Escenario

Lea la cruda carta que escribió la ex del fallecido Stone Temple Pilots

El sentir de Noah y Lucy, los hijos que Mary Forsberg tuvo con el músico Scott Weiland, es expresado por la mujer en una extensa misiva que sale a luz pública. 

Scott Weiland fue encontrado sin vida dentro de un bus el pasado 4 de diciembre, la noticia impactó a sus seguidores y amigos que lamentaron su partida. Aunque no se han esclarecido las causas de su muerte, las autoridades descubrieron en el vehículo cocaína, viaga y diversos medicamentos.

Para muchos el músico de Stone Temple Pilots dejó un gran vacío, pero sus hijos Noah y Lucy perdieron a su padre mucho antes, según el documento que escribió Mary Forsberg, la madre de los pequeños. Acá se reproduce la carta de la ex pareja del artista:

“3 de diciembre de 2015 no es el día que Scott Weiland murió. Es el día oficial para llorarle, y fue el último día que podía ponerse delante de un micrófono para su beneficio financiero o de disfrute de los demás. El derramamiento de pésame y oraciones que se ofrecen a nuestros hijos, Noah y Lucy, ha sido abrumadora, apreciado e incluso reconfortante. Pero la verdad es que, como tantos otros niños, perdieron a su padre hace muchos años. Lo que verdaderamente perdieron el 3 de diciembre fue la esperanza.

No queremos menospreciar su talento increíble, su presencia o su capacidad de iluminar cualquier escenario con una brillante luz. Muchas personas han sido lo suficientemente amables para alabar su don. La música está aquí para quedarse. Pero en algún momento, alguien tiene que intensificar y señalar que sí, esto se veía venir. Leemos horribles críticas, videos de artistas que caen, incapaces de recordar sus letras y que deben ser puestas en un teleprompter a pocos pies de distancia. Y luego hacemos clic en “add to cart”, porque lo que en realidad pertenece a un hospital es considerado arte.
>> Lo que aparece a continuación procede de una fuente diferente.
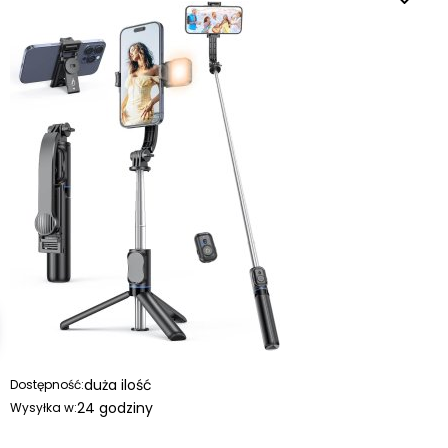
duża ilość
Dostępność:
24 godziny
Wysyłka w:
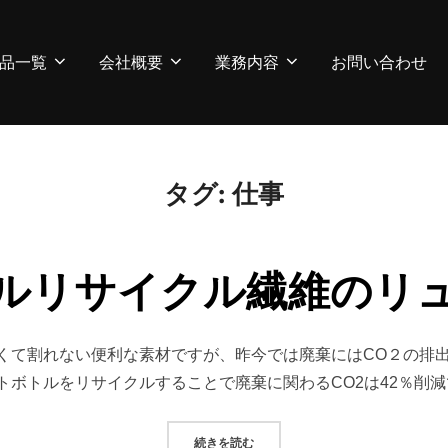
品一覧
会社概要
業務内容
お問い合わせ
タグ:
仕事
ルリサイクル繊維のリ
くて割れない便利な素材ですが、昨今では廃棄にはCO２の排
ボトルをリサイクルすることで廃棄に関わるCO2は42％削減
“ペットボトルリサイクル繊維のリ
続きを読む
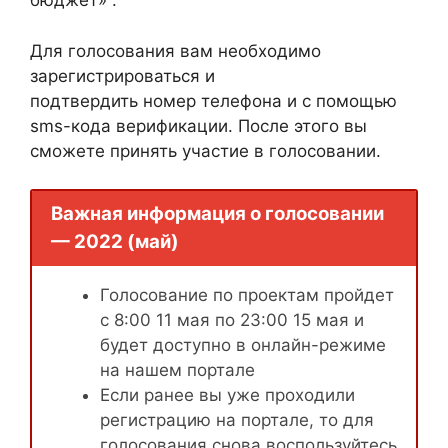
бюджет» .
Для голосования вам необходимо
зарегистрироваться и
подтвердить номер телефона и с помощью
sms-кода верификации. После этого вы
сможете принять участие в голосовании.
Важная информация о голосовании
— 2022 (май)
Голосование по проектам пройдет
с 8:00 11 мая по 23:00 15 мая и
будет доступно в онлайн-режиме
на нашем портале
Если ранее вы уже проходили
регистрацию на портале, то для
голосования снова воспользуйтесь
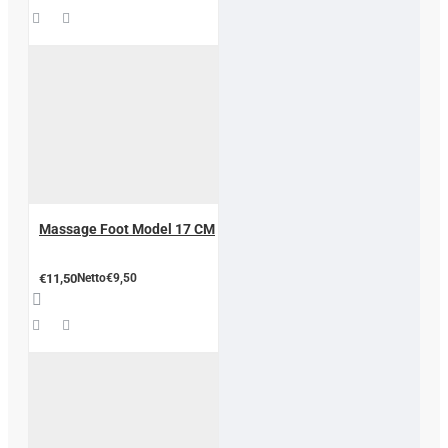
Massage Foot Model 17 CM
€11,50
Netto€9,50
Muchos de estos artistas tienen hijos. Los niños con lágrimas en los ojos que sufren de pánico debido a que sus gritos no son escuchados. Usted podría preguntarse, “¿Cómo íbamos a saber? Leemos que le encantaba pasar tiempo con sus hijos y que había estado libre de drogas durante años!”. En realidad, lo que no quería reconocer es que era un hombre paranoico, que no podía recordar sus propias letras y que solo fue fotografiado con sus hijos un puñado de veces en 15 años de paternidad.
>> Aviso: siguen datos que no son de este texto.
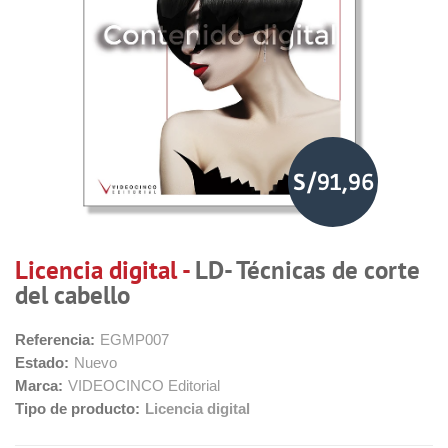
S/91,96
Licencia digital -
LD- Técnicas de corte
del cabello
Referencia:
EGMP007
Estado:
Nuevo
Marca:
VIDEOCINCO Editorial
Tipo de producto:
Licencia digital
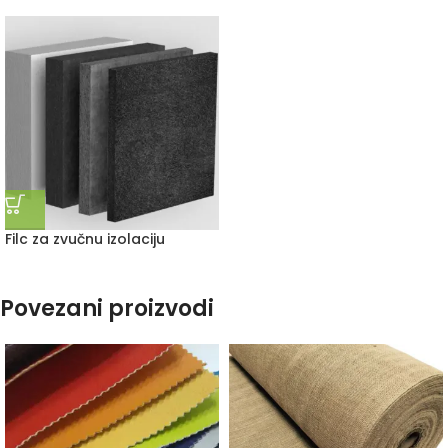
Filc za zvučnu izolaciju
Povezani proizvodi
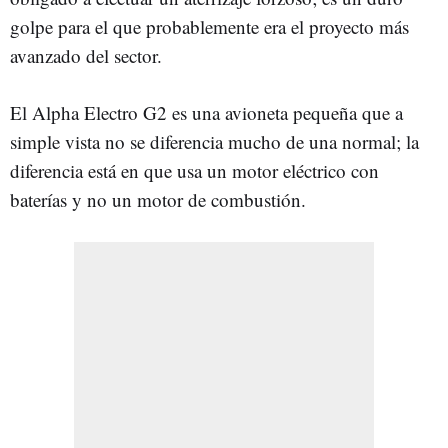
golpe para el que probablemente era el proyecto más
avanzado del sector.
El Alpha Electro G2 es una avioneta pequeña que a
simple vista no se diferencia mucho de una normal; la
diferencia está en que usa un motor eléctrico con
baterías y no un motor de combustión.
Al escribir el libro hace años (Fall To Pieces: A Memoir Of Drugs, Rock N’ Roll, And Mental Illness), me dolía el glosar, a veces estaba llena de mucho dolor y lucha, pero lo hice  porque pensé que era lo mejor para Noah y Lucy. Sabía que algún día verían y sentirían todo lo que yo había estado tratando de protegerlos, y que con el tiempo serían lo suficientemente valientes para decir: “Que desastre era nuestro padre. Lo amamos, pero existe una mezcla de raíces profundas de amor y decepción formado por nuestra relación con él “.

Incluso después de que Scott y yo nos separamos, pasé incontables horas tratando de calmar sus ataques paranoicos, empujándolo a la ducha y llenándolo de café, y todo para que cayera a las audiencias y concursos de talentos de Noah o musical de Lucy. Esos encuentros cortos fueron mis intentos de dar a los niños un sentimiento de normalidad con su papá. Pero a menudo se convirtió en algo de miedo e incomodidad para ellos. Pasar tantos años inmersos en las múltiples enfermedades de Scott me llevaron a mi propia depresión; llegó un punto que yo estaba mal diagnosticada como bipolar. Temí que lo mismo ocurriera con los niños. Hubo momentos en que los Servicios de Protección Infantil no le permitieron estar a solas con ellos.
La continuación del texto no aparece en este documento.